My application:
- STEP1: fetches BQ job_id pulished to a pubsusb topic.
- STEP2: checks if the job.state is DONE or not (most times its’s already DONE!)
- STEP3: if the job is finished, fetches the query results (60K rows x50 columns, all floating digits)
- STEP4: processes query result data and uploads to Google Analytics (via Data Import API)
Locally on my PC all works fine.

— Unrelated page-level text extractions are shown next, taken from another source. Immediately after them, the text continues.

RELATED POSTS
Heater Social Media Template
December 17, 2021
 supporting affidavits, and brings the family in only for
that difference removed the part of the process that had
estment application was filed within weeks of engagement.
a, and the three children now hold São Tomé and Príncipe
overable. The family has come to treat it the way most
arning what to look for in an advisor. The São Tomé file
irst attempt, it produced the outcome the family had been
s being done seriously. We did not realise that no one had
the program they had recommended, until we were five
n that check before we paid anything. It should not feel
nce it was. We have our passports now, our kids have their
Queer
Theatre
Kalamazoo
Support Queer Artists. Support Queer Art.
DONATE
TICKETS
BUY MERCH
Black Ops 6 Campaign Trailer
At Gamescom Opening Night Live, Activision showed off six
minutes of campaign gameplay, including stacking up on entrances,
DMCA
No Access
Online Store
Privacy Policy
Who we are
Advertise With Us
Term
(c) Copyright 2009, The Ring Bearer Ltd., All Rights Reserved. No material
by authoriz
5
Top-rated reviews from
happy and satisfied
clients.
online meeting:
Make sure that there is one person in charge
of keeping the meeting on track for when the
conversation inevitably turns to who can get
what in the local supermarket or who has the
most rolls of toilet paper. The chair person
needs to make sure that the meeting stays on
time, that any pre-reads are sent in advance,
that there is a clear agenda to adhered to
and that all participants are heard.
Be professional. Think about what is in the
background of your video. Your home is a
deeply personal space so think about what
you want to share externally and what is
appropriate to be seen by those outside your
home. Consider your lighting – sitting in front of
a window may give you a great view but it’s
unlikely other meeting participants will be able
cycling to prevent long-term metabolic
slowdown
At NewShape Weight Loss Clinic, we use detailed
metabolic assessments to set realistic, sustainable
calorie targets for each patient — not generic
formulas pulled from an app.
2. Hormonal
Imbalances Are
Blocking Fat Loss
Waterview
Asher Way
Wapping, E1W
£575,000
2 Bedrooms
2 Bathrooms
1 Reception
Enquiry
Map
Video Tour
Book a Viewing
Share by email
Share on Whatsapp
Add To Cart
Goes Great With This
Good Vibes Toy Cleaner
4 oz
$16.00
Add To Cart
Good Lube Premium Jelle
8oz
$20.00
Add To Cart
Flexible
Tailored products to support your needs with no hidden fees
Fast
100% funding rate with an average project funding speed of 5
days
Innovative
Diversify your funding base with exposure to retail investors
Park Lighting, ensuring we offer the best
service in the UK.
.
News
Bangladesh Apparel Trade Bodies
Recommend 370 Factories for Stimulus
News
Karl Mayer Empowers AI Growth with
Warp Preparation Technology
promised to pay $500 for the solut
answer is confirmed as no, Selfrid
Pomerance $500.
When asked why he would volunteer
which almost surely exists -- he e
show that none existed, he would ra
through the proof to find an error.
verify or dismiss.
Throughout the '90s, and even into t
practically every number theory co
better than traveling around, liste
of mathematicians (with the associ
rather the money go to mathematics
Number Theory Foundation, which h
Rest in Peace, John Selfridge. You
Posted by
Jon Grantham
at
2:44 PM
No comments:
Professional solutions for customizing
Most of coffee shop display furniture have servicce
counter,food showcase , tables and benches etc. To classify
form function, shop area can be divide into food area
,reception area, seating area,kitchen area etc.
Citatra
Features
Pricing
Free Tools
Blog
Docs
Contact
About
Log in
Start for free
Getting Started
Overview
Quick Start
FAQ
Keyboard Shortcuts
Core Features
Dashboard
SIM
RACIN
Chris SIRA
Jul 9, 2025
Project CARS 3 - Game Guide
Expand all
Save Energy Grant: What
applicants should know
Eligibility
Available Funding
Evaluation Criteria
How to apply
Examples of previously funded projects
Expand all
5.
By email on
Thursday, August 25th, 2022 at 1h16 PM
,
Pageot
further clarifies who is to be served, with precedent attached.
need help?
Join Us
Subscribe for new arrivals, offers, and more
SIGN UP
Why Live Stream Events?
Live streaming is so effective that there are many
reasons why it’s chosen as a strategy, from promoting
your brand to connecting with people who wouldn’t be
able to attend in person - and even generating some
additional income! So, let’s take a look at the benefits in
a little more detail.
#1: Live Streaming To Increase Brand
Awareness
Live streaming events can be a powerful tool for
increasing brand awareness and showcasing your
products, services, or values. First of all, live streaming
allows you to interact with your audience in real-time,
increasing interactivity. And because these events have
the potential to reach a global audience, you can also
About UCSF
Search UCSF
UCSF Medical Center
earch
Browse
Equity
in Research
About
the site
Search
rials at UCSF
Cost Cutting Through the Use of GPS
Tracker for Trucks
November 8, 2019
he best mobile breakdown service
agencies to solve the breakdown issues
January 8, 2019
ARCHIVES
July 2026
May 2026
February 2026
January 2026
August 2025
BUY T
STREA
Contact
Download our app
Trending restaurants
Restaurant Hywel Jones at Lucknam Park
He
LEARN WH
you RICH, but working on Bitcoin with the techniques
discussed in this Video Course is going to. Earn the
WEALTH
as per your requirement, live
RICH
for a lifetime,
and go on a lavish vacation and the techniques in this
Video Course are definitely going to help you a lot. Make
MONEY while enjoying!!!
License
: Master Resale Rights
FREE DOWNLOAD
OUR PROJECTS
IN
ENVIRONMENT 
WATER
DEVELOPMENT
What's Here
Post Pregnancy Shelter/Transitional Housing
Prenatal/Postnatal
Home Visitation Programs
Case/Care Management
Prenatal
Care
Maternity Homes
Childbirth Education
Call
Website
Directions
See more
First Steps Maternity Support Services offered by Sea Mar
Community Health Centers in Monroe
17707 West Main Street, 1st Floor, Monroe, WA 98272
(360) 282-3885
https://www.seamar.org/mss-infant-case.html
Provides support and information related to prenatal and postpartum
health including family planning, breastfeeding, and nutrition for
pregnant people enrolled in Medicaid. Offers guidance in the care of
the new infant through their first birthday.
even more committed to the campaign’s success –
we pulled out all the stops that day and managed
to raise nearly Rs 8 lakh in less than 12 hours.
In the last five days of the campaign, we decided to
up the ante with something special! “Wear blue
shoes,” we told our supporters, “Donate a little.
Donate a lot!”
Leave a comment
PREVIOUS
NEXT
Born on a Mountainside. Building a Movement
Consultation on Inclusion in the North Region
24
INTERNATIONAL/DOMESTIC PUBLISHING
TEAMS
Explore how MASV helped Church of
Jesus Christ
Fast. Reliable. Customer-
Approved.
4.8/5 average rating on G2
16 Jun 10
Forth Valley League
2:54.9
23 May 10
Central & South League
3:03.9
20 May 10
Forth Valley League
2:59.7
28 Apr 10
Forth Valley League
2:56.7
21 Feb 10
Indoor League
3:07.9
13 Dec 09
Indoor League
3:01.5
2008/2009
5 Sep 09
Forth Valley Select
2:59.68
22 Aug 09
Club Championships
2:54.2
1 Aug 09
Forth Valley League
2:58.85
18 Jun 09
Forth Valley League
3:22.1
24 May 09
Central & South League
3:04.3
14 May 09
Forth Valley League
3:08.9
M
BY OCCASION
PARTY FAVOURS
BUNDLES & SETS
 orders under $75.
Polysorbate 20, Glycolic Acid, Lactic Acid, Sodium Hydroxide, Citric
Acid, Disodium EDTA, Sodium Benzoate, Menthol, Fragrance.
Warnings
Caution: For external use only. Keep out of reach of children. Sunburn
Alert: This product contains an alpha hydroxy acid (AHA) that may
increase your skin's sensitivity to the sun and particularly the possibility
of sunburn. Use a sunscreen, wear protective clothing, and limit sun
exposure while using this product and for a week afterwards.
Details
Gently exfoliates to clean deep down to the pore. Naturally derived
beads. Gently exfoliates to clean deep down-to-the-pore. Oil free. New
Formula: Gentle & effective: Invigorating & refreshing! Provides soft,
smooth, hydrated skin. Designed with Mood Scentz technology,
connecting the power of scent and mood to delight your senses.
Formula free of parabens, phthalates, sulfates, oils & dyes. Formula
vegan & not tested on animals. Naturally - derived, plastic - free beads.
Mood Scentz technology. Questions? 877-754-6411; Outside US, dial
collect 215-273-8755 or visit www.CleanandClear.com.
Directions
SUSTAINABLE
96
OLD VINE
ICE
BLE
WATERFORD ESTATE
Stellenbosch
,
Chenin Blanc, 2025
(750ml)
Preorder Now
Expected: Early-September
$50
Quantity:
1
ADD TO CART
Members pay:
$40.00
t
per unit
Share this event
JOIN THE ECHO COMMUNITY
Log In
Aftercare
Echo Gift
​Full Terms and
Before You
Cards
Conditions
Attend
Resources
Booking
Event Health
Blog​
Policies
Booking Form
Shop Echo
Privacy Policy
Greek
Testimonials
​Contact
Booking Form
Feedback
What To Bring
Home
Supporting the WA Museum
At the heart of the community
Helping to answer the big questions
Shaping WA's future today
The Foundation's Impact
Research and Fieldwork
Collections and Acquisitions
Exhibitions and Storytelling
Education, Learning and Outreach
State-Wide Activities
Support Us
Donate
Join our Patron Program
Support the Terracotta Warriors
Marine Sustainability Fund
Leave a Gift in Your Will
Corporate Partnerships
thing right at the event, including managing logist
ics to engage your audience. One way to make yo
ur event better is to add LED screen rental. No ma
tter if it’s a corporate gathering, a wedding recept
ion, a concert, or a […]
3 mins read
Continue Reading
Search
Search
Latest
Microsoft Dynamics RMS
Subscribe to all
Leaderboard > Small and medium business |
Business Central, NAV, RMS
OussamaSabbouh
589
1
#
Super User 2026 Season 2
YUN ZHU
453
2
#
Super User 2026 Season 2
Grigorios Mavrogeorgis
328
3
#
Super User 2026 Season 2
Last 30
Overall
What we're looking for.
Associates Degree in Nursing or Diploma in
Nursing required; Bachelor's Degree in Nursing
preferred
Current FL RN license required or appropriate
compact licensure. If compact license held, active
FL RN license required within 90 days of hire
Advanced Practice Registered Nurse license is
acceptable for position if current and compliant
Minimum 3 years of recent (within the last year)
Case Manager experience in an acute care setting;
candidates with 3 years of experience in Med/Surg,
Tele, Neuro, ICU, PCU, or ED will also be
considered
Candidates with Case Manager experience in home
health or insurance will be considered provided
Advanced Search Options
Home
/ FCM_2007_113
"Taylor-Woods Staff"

However, when running on AppEngine Flexi environment (Python3 and using CLinet Libraries) I’m having problems on Step3 fetching the query results.
I tried 3 ways and from logs I can see it’s these steps where the application gets stuck and returns 502 BAD Gateway:
ver1:
df = job.to_dataframe() //STUCK here
ver2:
result = job.result() // SUCCESS
rows = list(result) //STUCK here
ver3:
`schema = [r.name for r in result.schema] // SUCCESS
`print("schema fetched: ",schema) // SUCCESS
`pages = [page for page in result.pages] //STUCK here
`print("pages fetched: ",len(pages))
Stackdriver gives following logs:
[error] 32#32: *7316 upstream prematurely closed connection while reading response header from upstream, client: 216.XX.YY.ZZ, server: , request: "GET /ml_models/dev_poll_results/ HTTP/1.1", upstream: "http://172.17.0.1:8080/ml_models/dev_poll_results/", host: "serato-big-query.appspot.com"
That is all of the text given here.